_Supplied entries_
▼
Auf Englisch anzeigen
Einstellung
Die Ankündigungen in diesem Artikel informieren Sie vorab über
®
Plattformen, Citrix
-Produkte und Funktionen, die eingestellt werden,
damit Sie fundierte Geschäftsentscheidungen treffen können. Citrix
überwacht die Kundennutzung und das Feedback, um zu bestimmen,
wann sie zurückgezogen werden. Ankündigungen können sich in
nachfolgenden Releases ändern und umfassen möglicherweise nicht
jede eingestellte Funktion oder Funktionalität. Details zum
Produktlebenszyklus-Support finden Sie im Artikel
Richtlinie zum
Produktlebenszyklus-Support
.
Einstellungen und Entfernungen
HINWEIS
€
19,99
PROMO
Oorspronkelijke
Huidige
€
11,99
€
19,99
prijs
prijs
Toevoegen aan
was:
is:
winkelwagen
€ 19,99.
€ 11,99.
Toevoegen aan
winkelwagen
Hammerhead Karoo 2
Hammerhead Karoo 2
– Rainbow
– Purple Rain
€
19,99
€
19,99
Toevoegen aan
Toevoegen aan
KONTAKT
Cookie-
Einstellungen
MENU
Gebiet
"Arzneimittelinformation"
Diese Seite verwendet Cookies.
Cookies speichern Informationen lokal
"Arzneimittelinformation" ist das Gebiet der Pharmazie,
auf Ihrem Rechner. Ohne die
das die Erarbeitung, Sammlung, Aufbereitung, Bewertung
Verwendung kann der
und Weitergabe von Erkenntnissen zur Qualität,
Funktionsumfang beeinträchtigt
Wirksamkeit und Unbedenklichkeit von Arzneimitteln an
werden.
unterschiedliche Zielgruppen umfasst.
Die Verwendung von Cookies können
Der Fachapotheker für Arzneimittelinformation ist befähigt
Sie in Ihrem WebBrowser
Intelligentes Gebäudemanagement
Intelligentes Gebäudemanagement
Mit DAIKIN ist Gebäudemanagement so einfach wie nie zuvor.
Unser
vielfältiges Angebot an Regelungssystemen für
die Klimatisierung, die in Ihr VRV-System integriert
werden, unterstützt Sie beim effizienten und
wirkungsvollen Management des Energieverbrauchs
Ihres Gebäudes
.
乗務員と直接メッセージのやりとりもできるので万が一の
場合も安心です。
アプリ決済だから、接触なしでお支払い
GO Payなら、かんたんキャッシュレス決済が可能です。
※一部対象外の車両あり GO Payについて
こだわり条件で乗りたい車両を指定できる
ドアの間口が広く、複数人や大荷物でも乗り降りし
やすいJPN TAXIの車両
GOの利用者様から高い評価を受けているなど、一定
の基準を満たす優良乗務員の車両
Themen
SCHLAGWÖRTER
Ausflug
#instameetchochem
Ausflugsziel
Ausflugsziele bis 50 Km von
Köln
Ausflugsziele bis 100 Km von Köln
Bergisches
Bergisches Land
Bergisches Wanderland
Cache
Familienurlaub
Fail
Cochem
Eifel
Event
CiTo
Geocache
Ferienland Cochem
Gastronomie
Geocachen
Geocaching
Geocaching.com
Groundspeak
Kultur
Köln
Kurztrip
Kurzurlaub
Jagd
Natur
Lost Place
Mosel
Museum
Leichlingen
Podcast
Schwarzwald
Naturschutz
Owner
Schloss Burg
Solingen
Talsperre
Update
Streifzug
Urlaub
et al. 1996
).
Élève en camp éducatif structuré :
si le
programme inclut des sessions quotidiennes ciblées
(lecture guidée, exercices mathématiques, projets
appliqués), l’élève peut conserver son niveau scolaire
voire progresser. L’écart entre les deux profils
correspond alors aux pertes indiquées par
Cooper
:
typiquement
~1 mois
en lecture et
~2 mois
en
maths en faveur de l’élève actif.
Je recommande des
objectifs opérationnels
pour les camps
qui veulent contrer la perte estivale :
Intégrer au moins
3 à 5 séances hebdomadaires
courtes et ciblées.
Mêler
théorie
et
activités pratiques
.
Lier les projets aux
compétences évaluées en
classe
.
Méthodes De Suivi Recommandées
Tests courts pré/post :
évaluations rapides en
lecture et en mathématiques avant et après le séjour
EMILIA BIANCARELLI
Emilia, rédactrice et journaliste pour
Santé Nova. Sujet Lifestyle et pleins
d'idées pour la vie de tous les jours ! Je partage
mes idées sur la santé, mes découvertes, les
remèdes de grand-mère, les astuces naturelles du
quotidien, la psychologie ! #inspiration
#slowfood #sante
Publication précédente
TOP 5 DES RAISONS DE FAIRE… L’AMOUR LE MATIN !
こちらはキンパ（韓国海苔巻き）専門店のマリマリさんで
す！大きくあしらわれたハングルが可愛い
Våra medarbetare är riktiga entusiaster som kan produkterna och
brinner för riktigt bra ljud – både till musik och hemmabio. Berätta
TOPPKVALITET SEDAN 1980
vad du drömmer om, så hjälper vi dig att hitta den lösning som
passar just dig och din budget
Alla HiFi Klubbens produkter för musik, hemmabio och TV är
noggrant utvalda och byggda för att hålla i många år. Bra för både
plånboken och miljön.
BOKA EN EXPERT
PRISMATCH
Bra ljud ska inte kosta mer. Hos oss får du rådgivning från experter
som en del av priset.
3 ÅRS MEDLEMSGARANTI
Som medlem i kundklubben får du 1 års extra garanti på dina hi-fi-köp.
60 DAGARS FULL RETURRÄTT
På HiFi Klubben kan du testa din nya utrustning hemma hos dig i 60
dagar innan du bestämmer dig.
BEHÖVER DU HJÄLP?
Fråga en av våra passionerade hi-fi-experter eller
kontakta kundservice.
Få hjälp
▲
_Task objective_
Lines with "Artikel" in them are what the answer must contain; copy each from the records above.

_Response to this task_
Die Ankündigungen in diesem Artikel informieren Sie vorab über
Produktlebenszyklus-Support finden Sie im Artikel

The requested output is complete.